> [EXERCISE GOAL] Copy nothing but the lines below running from the line containing "The height and width of the screenshot is (2576, 649)." through the line containing "What do you see at coordinates (113, 1965)", both end lines included.

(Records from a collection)
_ _ _ _ _ _ _

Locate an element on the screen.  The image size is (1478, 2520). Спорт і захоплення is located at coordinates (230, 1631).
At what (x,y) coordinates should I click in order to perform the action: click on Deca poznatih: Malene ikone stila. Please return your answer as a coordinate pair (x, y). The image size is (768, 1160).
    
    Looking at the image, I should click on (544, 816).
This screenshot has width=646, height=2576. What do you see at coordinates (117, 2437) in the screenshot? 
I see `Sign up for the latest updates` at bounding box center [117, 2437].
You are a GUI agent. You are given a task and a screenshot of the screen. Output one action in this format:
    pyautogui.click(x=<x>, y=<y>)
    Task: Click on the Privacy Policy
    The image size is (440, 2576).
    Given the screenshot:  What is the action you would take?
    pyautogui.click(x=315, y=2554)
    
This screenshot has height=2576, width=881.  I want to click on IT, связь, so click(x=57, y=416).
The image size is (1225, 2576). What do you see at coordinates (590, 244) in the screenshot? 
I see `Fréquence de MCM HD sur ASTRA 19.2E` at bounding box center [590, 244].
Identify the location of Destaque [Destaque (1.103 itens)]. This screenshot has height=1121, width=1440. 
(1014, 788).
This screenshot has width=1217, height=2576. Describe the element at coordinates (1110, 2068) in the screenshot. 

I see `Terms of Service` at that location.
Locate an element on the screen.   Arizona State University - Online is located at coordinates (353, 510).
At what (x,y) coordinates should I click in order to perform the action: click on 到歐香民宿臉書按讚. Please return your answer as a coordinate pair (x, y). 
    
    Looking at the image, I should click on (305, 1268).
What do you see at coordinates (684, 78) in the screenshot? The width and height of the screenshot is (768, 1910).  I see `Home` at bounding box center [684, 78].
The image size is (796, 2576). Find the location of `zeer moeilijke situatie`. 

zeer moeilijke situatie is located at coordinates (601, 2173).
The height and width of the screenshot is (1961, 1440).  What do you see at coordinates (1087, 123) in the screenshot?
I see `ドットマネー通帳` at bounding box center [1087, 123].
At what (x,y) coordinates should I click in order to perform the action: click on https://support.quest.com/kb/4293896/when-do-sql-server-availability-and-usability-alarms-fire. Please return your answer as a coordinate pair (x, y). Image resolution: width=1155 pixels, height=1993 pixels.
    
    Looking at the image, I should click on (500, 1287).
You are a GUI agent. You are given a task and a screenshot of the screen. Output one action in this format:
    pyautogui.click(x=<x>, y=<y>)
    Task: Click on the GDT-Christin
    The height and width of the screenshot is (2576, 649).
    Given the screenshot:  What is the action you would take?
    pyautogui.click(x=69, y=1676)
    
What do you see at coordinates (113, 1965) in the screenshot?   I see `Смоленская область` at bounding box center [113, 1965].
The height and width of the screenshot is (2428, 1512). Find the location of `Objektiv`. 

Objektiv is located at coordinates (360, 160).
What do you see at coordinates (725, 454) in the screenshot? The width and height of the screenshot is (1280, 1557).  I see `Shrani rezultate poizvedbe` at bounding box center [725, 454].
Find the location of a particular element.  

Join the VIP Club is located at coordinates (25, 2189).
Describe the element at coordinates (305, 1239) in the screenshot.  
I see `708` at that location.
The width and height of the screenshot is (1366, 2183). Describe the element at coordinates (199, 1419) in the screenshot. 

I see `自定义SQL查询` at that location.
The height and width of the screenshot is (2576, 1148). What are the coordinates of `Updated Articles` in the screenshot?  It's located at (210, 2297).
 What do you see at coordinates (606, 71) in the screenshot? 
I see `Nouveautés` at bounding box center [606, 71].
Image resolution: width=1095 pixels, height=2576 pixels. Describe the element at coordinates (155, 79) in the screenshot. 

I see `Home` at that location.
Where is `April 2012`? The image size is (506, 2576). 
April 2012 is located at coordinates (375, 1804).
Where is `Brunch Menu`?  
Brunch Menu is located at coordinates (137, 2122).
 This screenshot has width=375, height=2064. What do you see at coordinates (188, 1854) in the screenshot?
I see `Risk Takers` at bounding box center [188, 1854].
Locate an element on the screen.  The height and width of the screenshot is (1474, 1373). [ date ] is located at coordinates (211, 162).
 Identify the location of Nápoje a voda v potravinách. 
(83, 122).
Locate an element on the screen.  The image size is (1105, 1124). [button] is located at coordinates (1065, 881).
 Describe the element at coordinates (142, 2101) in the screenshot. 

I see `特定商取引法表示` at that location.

_ _ _ _ _ _ _

> [ANSWER SECTION]
    The height and width of the screenshot is (2576, 649).
    Given the screenshot:  What is the action you would take?
    pyautogui.click(x=69, y=1676)
    
What do you see at coordinates (113, 1965) in the screenshot?   I see `Смоленская область` at bounding box center [113, 1965].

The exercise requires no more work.